There is every chance that the billions of us providing behavioural data to giants like Google and Facebook might be sleepwalking straight through the single most pivotal period in technological and industrial advancement. We only ever needed to look inside ourselves for the tools, quite literally, through modelling of the brains highly complex and often unpredictable neural networks.
Google are acutely aware of this, which is why they reportedly paid around $400 million for London based Artificial Intelligence startup DeepMind in early 2014, which might just be Google’s most important test laboratory in anticipation of the next and biggest ever revolution in technology, and could be the key to unlocking the power of Google’s Boston Dynamics robots. Co-founder Demis Hassabis dangled an insight into what the group had been up to at last year’s First Day of Tomorrow conference in Paris in which Hassabis showed how unleashing Deep Learning algorithms onto things can produce astonishing results.

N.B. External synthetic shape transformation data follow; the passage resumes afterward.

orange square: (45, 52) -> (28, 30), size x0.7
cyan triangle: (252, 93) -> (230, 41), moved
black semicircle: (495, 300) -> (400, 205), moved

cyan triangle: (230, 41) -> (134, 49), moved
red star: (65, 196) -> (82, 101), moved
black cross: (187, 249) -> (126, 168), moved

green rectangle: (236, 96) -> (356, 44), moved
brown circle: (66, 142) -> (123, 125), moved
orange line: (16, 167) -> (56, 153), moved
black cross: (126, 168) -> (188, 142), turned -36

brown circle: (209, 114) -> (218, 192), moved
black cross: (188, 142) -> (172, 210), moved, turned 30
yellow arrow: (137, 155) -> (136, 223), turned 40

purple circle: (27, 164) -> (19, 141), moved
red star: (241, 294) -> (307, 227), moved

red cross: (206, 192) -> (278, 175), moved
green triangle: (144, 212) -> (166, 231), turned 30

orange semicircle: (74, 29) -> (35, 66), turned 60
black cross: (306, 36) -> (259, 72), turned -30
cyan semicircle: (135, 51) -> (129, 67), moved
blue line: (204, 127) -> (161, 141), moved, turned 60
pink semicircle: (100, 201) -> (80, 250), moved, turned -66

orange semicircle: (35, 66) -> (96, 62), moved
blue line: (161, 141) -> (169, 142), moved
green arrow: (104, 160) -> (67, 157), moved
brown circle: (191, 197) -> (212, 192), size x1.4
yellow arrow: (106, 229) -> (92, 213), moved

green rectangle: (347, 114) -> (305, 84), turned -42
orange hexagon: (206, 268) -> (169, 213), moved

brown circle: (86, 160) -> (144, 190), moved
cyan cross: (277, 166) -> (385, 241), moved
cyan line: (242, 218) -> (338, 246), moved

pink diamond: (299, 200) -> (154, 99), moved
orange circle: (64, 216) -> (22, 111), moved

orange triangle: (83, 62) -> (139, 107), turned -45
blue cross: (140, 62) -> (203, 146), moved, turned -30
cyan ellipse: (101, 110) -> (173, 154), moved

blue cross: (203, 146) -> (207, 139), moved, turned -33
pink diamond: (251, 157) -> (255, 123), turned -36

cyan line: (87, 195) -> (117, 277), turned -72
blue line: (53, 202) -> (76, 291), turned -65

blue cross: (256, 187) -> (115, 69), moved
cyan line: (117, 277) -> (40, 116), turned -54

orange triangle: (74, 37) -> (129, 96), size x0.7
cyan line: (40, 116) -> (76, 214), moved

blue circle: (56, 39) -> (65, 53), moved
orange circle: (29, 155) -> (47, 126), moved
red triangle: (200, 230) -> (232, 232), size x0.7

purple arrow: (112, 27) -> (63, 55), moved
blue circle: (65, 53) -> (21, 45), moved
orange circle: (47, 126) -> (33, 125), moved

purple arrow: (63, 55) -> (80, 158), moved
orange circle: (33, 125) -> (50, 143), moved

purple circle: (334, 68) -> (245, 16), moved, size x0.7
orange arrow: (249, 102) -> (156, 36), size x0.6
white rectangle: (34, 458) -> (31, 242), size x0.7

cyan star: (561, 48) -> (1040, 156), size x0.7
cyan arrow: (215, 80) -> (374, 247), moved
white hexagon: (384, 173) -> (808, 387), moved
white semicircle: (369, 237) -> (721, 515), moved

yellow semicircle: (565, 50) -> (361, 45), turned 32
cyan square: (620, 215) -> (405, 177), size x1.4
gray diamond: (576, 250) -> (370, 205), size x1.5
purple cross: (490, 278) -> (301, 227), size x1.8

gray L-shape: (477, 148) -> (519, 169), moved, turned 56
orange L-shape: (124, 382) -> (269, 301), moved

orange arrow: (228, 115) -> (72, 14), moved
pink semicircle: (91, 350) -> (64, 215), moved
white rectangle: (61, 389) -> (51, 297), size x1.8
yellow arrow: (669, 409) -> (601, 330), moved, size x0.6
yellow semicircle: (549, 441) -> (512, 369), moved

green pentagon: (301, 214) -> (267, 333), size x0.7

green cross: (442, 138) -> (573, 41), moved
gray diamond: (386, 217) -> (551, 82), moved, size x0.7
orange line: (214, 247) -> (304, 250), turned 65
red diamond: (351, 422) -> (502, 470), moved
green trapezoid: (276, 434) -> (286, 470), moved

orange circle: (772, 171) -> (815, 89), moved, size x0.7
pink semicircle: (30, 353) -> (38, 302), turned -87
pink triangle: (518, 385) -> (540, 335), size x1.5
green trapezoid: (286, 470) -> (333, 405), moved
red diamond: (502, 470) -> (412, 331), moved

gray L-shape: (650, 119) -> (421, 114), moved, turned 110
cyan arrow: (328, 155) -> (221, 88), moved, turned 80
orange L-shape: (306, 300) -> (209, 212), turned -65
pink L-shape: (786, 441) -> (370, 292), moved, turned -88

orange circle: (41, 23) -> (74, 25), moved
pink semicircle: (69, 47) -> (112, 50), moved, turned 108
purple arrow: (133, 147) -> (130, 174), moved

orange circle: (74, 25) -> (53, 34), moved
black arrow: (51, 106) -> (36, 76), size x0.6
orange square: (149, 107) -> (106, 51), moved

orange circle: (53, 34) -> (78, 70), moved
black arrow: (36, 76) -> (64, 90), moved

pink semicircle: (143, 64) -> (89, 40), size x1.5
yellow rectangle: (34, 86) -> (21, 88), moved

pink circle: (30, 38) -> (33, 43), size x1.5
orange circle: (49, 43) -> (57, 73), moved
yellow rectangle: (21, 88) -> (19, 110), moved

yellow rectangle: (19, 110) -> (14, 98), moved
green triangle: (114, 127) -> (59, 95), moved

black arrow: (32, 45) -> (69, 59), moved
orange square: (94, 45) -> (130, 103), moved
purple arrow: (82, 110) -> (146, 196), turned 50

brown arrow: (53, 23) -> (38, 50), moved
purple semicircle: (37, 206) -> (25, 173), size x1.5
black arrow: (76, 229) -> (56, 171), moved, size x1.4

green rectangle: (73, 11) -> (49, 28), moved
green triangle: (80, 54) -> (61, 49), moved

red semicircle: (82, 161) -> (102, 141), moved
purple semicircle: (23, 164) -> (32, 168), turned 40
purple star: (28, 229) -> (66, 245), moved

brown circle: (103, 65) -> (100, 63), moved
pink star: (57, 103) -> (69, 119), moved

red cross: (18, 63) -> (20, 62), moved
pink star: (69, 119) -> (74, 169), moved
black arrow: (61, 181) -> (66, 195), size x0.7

Not only had the algorithm which DeepMind created learnt how to play Atari games with absolute zero training but also, astonishingly went on to figure out that in the game Breakout, the most efficient way of racking up rewards was to dig a tunnel to the top of the game to get the ball to break up as much of the wall as quickly as possible for maximum reward.
Fast forward nearly a year on and DeepMind have published a paper in Nature called Human-level Control Through Deep Reinforcement Learning which explains how they set out to create one of the next generation of Deep Learning algorithms. The big difference with the so called deep Q-network (DQN) is that it can be used in a variety of applications, not just a single task and in this case is able to teach itself to play forty nine different Atari games at the level of a professional human games tester and in some cases exceeding human efforts to a ridiculous degree.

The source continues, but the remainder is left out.